PROMPT
Could you retype, exactly and with no pictures, only the lines from the first line of the records below through the line that contains "men take care"?
DATA PROVIDED below:
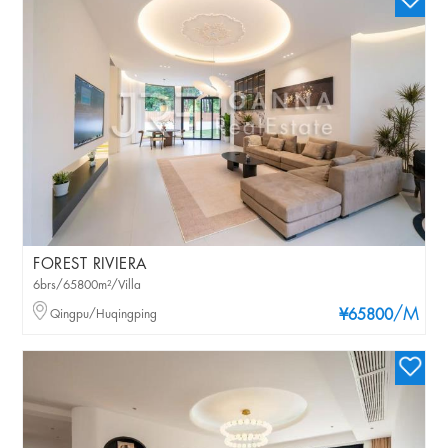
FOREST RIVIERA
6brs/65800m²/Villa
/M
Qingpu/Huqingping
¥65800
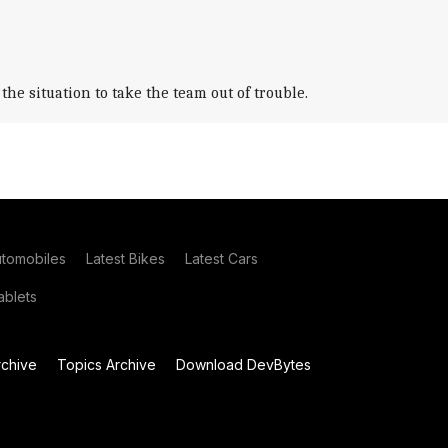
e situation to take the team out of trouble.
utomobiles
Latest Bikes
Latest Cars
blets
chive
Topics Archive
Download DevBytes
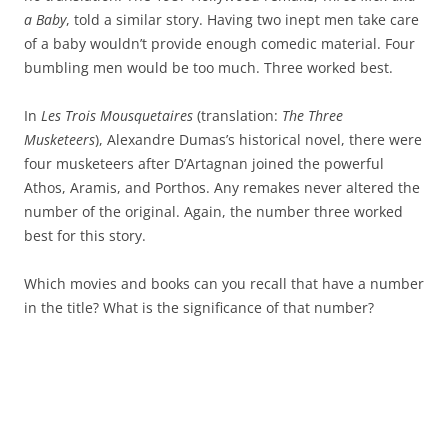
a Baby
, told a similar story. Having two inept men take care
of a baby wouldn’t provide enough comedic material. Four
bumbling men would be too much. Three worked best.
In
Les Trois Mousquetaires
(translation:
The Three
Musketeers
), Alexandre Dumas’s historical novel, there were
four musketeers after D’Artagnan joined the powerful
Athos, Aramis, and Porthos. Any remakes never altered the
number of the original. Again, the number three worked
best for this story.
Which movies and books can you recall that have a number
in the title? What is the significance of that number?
End of DATA PROVIDED.
ANSWER TO THE EXERCISE
FOREST RIVIERA
6brs/65800m²/Villa
/M
Qingpu/Huqingping
¥65800
e situation to take the team out of trouble.
utomobiles
Latest Bikes
Latest Cars
blets
chive
Topics Archive
Download DevBytes
a Baby
, told a similar story. Having two inept men take care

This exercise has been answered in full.